Estudiar matemática, leer libros de matemática, seguir con mi razonamiento una abstracción hecha por un matemático, llegar a soluciones nuevas de un problema, ver otras alternativas de un planteo o demostración siempre me ha gustado.
Durante muchos años leí matemática, la estudié, la enseñé, le dediqué horas... y no me cuestionaba porque lo hacía. Un día dialogando con una amiga, de aquellas con las que uno no habla superficialidades, descubrí que la matemática me da sumo placer... que mi mente hace fiesta cuando llego a una conclusión, que dejo cualquier otra actividad por resolver un ejercicio. La matemática me gusta. Me es un espacio de creatividad: de hacer que mi inteligencia recorra nuevos caminos. Me significa un desafío: pensar lo impensado, cuestionar lo dado, abrirme a lo inimaginable. Me es un espacio de libertad: de levantar alas con el pensamiento y arribar a lo desconocido.
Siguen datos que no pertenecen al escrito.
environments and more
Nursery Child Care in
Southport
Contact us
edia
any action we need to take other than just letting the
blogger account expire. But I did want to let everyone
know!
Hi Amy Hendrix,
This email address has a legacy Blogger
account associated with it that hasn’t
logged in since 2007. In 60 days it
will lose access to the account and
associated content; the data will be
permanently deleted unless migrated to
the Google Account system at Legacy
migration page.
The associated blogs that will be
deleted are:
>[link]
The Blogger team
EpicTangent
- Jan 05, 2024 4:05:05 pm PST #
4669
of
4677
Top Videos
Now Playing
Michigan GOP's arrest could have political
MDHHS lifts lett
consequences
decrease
La matemática me descansa el corazón cuando después de un día ajetreado de cargas emocionales negativas y tensiones de las más diversas, me tomo de su mano y me atrevo a recorrer un nuevo trozo del camino: esta forma nueva de resolver esto, este planteo por el absurdo que me hace mirar de otro lado aquello.
La matemática es una fuente de placer. Lástima que tiene mala prensa.